On the limited available material, the Tribunal is unable to be satisfied that the applicant took out a loan from a money lender (in particular, an unregistered money lender or loan shark), in order to meet study loan repayments or help establish a small business; that his small business faltered, and the applicant was unable to meet his repayments; that the money lender threatened to harm the applicant and/or members of his family; that the money lender sent people who assaulted the applicant (by punching him in the face); or that the applicant worried (suffered psychological harm) on account of his and/or his family’s safety. It is also unable to be satisfied that the applicant lived in fear in Malaysia; that he contemplated police protection, but considered it both futile and risky; that he failed to seek help elsewhere (whether due to shame, stigma or any other reason); or that he moved to Kedah and Kuala Lumpur, but was unable to bear living in fear.

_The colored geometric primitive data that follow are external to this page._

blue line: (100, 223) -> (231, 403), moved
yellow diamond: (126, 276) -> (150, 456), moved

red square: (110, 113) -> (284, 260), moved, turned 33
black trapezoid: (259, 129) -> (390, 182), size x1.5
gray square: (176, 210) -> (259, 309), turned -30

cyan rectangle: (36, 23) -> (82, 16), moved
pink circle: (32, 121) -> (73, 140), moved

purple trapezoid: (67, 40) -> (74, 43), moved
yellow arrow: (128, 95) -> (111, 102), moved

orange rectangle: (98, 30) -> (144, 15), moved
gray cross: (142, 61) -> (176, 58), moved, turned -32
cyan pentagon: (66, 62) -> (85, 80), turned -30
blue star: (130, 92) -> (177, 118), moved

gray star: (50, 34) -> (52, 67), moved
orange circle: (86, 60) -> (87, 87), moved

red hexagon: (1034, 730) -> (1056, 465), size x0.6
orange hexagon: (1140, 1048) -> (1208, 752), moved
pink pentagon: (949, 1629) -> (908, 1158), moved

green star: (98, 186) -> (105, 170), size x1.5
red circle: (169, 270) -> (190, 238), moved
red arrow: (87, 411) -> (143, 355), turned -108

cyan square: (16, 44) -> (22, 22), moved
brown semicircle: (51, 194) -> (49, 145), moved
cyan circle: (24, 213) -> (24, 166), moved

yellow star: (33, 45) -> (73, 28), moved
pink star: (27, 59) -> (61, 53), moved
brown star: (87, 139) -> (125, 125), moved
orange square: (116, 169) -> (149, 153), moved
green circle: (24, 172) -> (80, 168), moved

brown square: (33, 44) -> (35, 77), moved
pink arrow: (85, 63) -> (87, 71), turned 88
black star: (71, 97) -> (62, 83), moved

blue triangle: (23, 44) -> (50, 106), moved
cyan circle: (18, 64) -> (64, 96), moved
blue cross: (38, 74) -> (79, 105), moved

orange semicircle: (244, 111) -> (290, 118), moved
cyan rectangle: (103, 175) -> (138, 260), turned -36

The Tribunal notes country information that the delegate drew on, which confirms that illegal money lending is a widespread problem in Malaysia; that the victims are sometimes embarrassed or otherwise reluctant to seek police assistance; but that the Malaysian authorities have undertaken enforcement measures against these practices. The delegate concluded that the authorities ‘are reasonably effective in combatting illegal money lending’. However, this country information and analysis do not resolve the Tribunal’s concern that it has insufficient material on which to assess the applicant’s personal claims.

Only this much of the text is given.